Write a Thank-You Note to a Veteran
A verbal thanks is great, but it's even better to have something you can hold in your hand and reread later. You can write the note to a specific veteran you know and totally make their day, or you can send it to a VFW post or military branch near you and ask that it be given to any veteran.
Either way, the note itself doesn't have to be super complicated. Start with telling them you appreciate their service and add a detail or two if you can (such as when or where they served). Then express how their service has impacted your life. For instance, you might talk about how you're thankful you live in such a safe, free country.
Show Up for Them at Parades and Events
Veterans served their country and showed up to help protect it, so it can be a powerful statement to show up for them, too. If there are Veterans Day parades or events happening in your town or area, it's nice to attend. Seeing people appreciating them in person can be an important reminder that citizens value their service.
After the parade or event, it's nice to walk up to people you know and thank them personally. It's not wrong to say "Happy Veterans Day" to someone who served, but looking them in the eye and saying "thank you" can be a lot more meaningful.
Volunteer Your Time at Veterans Organizations
Another way to show up for veterans is by donating your time at an organization that serves them. Check with your state Department of Veterans Affairs to see what opportunities there are close to you or try one of these options:
Donate to Charities That Support Veterans in Need
You can also honor a veteran by donating to a charity that supports past service members in need.
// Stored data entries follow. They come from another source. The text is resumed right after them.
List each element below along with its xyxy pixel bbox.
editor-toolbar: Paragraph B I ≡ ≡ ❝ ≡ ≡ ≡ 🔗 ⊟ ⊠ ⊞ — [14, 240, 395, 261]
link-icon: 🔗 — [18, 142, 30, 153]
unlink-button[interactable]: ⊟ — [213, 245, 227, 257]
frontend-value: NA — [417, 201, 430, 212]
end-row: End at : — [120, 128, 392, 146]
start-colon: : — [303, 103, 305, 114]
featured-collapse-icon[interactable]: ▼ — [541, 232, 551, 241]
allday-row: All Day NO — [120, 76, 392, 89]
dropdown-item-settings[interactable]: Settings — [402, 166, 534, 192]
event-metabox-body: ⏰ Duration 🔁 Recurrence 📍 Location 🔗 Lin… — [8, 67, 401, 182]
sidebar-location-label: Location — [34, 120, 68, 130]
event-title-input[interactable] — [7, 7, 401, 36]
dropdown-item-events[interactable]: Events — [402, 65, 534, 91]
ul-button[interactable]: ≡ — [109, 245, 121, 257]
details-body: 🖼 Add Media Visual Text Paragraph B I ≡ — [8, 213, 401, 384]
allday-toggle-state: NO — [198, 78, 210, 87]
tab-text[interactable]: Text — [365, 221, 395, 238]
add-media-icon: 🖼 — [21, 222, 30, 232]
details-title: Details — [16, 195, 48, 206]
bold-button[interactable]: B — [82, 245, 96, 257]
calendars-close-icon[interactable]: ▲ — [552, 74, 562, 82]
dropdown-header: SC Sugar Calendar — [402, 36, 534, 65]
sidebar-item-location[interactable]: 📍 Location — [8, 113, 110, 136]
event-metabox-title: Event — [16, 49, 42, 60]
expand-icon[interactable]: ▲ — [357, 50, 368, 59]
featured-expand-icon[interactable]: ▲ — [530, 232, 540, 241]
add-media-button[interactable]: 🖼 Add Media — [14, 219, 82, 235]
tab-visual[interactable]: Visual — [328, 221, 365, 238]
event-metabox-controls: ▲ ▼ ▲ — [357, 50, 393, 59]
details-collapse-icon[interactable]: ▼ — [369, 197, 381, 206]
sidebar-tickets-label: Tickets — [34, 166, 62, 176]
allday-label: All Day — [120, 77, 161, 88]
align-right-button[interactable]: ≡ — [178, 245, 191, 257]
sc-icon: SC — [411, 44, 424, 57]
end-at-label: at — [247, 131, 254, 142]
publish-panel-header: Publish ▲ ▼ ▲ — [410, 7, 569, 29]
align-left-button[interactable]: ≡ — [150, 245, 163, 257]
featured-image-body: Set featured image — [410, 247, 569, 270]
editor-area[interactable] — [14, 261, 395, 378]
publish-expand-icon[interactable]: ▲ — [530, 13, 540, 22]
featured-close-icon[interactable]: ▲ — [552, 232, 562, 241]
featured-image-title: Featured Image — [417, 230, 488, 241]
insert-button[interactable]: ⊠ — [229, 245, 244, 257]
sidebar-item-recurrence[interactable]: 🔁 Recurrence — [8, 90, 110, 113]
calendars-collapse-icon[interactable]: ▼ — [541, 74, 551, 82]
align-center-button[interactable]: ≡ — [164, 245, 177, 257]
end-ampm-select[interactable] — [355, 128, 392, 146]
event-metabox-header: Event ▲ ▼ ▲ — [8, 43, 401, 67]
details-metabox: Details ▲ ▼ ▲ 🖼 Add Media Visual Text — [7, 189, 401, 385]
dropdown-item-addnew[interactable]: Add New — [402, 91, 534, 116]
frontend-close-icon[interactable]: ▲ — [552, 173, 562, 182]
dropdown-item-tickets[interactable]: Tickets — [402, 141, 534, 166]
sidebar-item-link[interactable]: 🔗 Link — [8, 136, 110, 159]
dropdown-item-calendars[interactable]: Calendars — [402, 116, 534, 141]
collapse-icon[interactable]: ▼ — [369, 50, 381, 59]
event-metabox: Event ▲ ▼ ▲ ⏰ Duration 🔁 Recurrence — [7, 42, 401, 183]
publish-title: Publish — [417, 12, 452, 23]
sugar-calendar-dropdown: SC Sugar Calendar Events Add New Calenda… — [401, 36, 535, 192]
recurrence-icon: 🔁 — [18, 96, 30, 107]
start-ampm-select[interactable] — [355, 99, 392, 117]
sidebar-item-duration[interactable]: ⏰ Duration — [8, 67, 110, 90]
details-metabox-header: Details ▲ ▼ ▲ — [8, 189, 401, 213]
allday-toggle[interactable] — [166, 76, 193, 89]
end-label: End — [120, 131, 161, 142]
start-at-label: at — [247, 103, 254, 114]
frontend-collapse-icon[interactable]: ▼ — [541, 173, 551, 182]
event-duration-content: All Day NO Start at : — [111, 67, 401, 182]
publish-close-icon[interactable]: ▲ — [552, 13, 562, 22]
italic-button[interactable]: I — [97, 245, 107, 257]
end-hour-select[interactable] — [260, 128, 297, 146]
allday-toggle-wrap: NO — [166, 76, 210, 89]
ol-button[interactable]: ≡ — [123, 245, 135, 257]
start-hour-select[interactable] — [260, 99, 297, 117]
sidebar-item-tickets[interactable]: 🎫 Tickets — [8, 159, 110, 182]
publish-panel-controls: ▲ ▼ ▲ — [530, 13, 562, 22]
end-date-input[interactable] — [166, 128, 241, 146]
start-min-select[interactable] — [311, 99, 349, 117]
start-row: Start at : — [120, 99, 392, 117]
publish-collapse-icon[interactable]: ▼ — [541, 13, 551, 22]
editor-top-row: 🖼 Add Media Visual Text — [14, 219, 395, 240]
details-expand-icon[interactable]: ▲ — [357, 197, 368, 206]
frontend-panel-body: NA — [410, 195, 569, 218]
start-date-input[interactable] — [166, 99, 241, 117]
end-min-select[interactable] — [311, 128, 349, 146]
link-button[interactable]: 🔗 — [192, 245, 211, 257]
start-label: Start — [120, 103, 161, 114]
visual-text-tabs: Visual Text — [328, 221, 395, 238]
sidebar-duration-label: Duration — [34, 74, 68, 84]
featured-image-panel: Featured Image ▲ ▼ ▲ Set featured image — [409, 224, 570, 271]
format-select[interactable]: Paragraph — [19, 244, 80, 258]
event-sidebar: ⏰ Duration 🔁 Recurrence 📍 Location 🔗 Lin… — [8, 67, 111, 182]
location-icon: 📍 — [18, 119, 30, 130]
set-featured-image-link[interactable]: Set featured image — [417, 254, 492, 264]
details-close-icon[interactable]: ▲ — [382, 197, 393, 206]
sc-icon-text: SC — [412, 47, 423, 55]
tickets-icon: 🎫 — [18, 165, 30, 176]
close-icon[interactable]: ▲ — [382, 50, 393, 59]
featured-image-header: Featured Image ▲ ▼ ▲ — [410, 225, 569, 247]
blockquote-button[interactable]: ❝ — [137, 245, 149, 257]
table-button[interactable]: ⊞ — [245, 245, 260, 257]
There are lots of great options (including the organizations above), but these are a few we especially like:
- Wounded Warrior Project - Honoring and helping support the physical and mental needs of veterans who were wounded, this organization has been around since 2003.
- Vehicles for Veterans - Providing transportation and adapted vehicles for veterans who were disabled or are in need, this organization lets you donate a car or other vehicle.
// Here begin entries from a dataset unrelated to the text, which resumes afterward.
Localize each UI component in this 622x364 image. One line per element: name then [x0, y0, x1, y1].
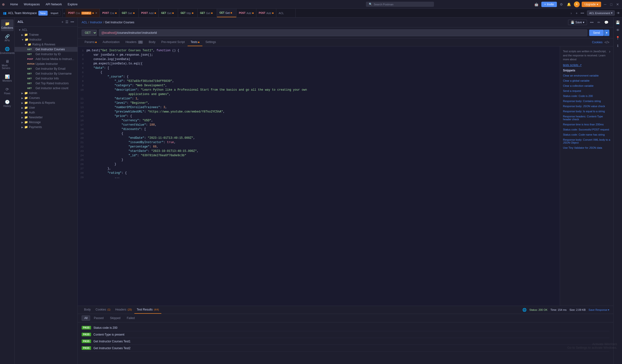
new-button[interactable]: New	[39, 11, 48, 16]
tree-item-get-active-count[interactable]: GET Get instuctor active count	[15, 86, 78, 91]
send-button[interactable]: Send	[589, 30, 604, 36]
tree-item-get-instructor-by-id[interactable]: GET Get Instructor by ID	[15, 52, 78, 57]
tab-1[interactable]: POST Cre	[100, 9, 119, 17]
resp-tab-headers[interactable]: Headers (25)	[113, 306, 134, 314]
sidebar-item-flows[interactable]: ⟳ Flows	[1, 85, 14, 97]
invite-button[interactable]: + Invite	[541, 2, 557, 7]
snippet-body-equal[interactable]: Response body: Is equal to a string	[563, 109, 610, 113]
tree-folder-requests-reports[interactable]: ▶ 📁 Requests & Reports	[15, 100, 78, 105]
env-selector[interactable]: ACL Environment ▾	[587, 10, 615, 16]
eye-icon[interactable]: 👁	[616, 10, 621, 16]
map-pin-icon[interactable]: 📍	[615, 35, 621, 41]
tab-headers[interactable]: Headers (8)	[122, 38, 146, 46]
tab-authorization[interactable]: Authorization	[100, 38, 122, 46]
snippets-expand-button[interactable]: ›	[609, 49, 610, 54]
save-response-button[interactable]: Save Response ▾	[588, 308, 609, 311]
new-tab-icon[interactable]: +	[575, 10, 579, 16]
filter-button[interactable]: ☰	[65, 19, 69, 24]
tree-root-acl[interactable]: ▼ ACL	[15, 27, 78, 32]
more-options-button[interactable]: •••	[70, 19, 75, 24]
snippets-link[interactable]: tests scripts ↗	[563, 63, 582, 67]
save-right-icon[interactable]: 💾	[615, 19, 621, 25]
snippet-status-200[interactable]: Status code: Code is 200	[563, 94, 610, 98]
tab-4[interactable]: GET Get	[159, 9, 178, 17]
tree-item-update-instructor[interactable]: PATCH Update Instructor	[15, 61, 78, 66]
method-select[interactable]: GET	[82, 30, 97, 36]
filter-tab-passed[interactable]: Passed	[91, 315, 106, 321]
tab-close[interactable]: ✕	[95, 12, 97, 14]
maximize-icon[interactable]: □	[609, 1, 613, 7]
tree-folder-instructor[interactable]: ▼ 📁 Instructor	[15, 37, 78, 42]
tab-9[interactable]: POST Add	[256, 9, 276, 17]
copilot-icon[interactable]: 🤖	[533, 1, 539, 7]
bell-icon[interactable]: 🔔	[566, 1, 572, 7]
tree-folder-trainee[interactable]: ▶ 📁 Trainee	[15, 32, 78, 37]
edit-icon[interactable]: ✏	[597, 19, 601, 25]
eye-right-icon[interactable]: 👁	[615, 27, 621, 33]
send-dropdown[interactable]: ▾	[604, 30, 609, 36]
tree-item-get-instructor-courses[interactable]: GET Get Instructor Courses	[15, 47, 78, 52]
snippet-tiny-validator[interactable]: Use Tiny Validator for JSON data	[563, 146, 610, 150]
tab-nav-next[interactable]: ›	[570, 11, 573, 15]
breadcrumb-acl[interactable]: ACL	[82, 21, 87, 24]
tree-item-get-instructor-info[interactable]: GET Get Instructor Info	[15, 76, 78, 81]
filter-tab-failed[interactable]: Failed	[124, 315, 137, 321]
snippet-header-content-type[interactable]: Response headers: Content-Type header ch…	[563, 115, 610, 121]
tree-folder-courses[interactable]: ▶ 📁 Courses	[15, 96, 78, 100]
resp-tab-body[interactable]: Body	[82, 306, 93, 314]
info-icon[interactable]: ℹ	[616, 43, 619, 49]
tab-body[interactable]: Body	[146, 38, 158, 46]
tab-params[interactable]: Params	[82, 38, 100, 46]
search-bar[interactable]: 🔍 Search Postman	[366, 2, 434, 7]
sidebar-item-environments[interactable]: 🌐 Environments	[1, 45, 14, 56]
snippet-body-contains[interactable]: Response body: Contains string	[563, 99, 610, 103]
more-tabs-icon[interactable]: •••	[580, 10, 585, 16]
tab-pre-request[interactable]: Pre-request Script	[158, 38, 188, 46]
snippet-send-request[interactable]: Send a request	[563, 89, 610, 93]
add-item-button[interactable]: +	[61, 19, 64, 24]
menu-home[interactable]: Home	[9, 2, 19, 7]
tab-10[interactable]: ACL	[276, 9, 296, 17]
snippet-status-code-name[interactable]: Status code: Code name has string	[563, 133, 610, 136]
resp-tab-test-results[interactable]: Test Results (4/4)	[134, 306, 161, 314]
tab-3[interactable]: POST Add	[139, 9, 159, 17]
breadcrumb-instructor[interactable]: Instructor	[90, 21, 102, 24]
tree-folder-message[interactable]: ▶ 📁 Message	[15, 120, 78, 125]
menu-workspaces[interactable]: Workspaces	[22, 2, 41, 7]
resp-tab-cookies[interactable]: Cookies (1)	[93, 306, 113, 314]
avatar[interactable]: A	[574, 1, 580, 7]
tab-6[interactable]: GET Get	[197, 9, 217, 17]
tree-folder-user[interactable]: ▶ 📁 User	[15, 105, 78, 110]
import-button[interactable]: Import	[49, 11, 60, 16]
close-icon[interactable]: ✕	[615, 1, 620, 7]
tree-item-get-instructor-by-username[interactable]: GET Get Instructor By Username	[15, 71, 78, 76]
snippet-clear-env[interactable]: Clear an environment variable	[563, 74, 610, 77]
upgrade-button[interactable]: Upgrade ▾	[582, 2, 601, 7]
sidebar-item-collections[interactable]: 📁 Collections	[1, 19, 14, 31]
tab-8[interactable]: POST Add	[236, 9, 256, 17]
minimize-icon[interactable]: ─	[603, 1, 607, 7]
tree-folder-admin[interactable]: ▶ 📁 Admin	[15, 91, 78, 96]
tab-tests[interactable]: Tests	[188, 38, 202, 46]
tab-0[interactable]: POST Cre CONFLI ✕	[66, 9, 100, 17]
tab-7[interactable]: GET Get	[217, 9, 236, 17]
filter-tab-all[interactable]: All	[82, 315, 90, 321]
code-icon[interactable]: </>	[604, 40, 609, 44]
sidebar-item-mock-servers[interactable]: 🖥 Mock Servers	[1, 57, 14, 71]
tree-folder-newsletter[interactable]: ▶ 📁 Newsletter	[15, 115, 78, 120]
menu-explore[interactable]: Explore	[66, 2, 79, 7]
url-input[interactable]: {{localhost}} /courses/instructor/:instr…	[99, 29, 587, 36]
snippet-clear-collection[interactable]: Clear a collection variable	[563, 84, 610, 88]
snippet-response-time[interactable]: Response time is less than 200ms	[563, 122, 610, 126]
filter-tab-skipped[interactable]: Skipped	[107, 315, 123, 321]
tree-folder-payments[interactable]: ▶ 📁 Payments	[15, 125, 78, 130]
tree-folder-auth[interactable]: ▶ 📁 Auth	[15, 110, 78, 115]
snippet-clear-global[interactable]: Clear a global variable	[563, 79, 610, 83]
comment-icon[interactable]: 💬	[603, 19, 609, 25]
tab-settings[interactable]: Settings	[202, 38, 219, 46]
sidebar-item-history[interactable]: 🕐 History	[1, 98, 14, 109]
code-editor[interactable]: 1 pm.test("Get Instructor Courses Test1"…	[78, 46, 560, 306]
more-options-icon[interactable]: •••	[589, 19, 595, 25]
tab-5[interactable]: GET http	[178, 9, 197, 17]
snippet-status-post[interactable]: Status code: Successful POST request	[563, 128, 610, 132]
- K9s for Warriors - This organization helps train service dogs and pairs them with veterans experiencing PTSD and other types of trauma.
- Homes for Troops - Building and remodeling homes for wounded veterans, this organization has a great reputation and an extensive grassroots network.
Talk to Veterans About Their Service
There's actually a lot you can say to a veteran besides "thank you for your service," but one of the very best things you can do is ask questions. Truly connecting and talking about their experience can be incredibly powerful. You're not just saying "thank you" — you're really trying to understand and appreciate their perspective.
These are a few questions you can ask to get that conversation started, whether it's with a veteran in your family, a friend who served, or someone you just met:
- Where did you serve? How long?
- What role did you play in the service? Why did you decide on the branch you did?
- Are you the first person in your family to serve, or did other family members serve, too?
- Are there any moments you remember from your service that you feel like sharing?
Spend Quality Time With a Veteran
In addition to having a great conversation with a veteran about their service, it's just really nice to spend some quality time together doing something the person loves. This might be getting outdoors, playing a sport, grabbing coffee, or going to a movie. Ultimately, it doesn't matter what you do, as long as you're doing it together as a shared activity.
If you don't know a veteran personally but want to spend some quality time with someone who served on Veterans Day, call a local care facility or VFW branch to see if there's a veteran who could use some company. You can bring over a book to read or a board game and see if they feel like hanging out for a bit.
Personalize Your Veterans Day Thank-You
Knowing how to honor a veteran is less about what you do and more about showing your appreciation in a personalized and meaningful way. Each veteran is different and may have different reasons for serving, so try to make your thank-you specific and about them. You're already well on your way to making them feel special.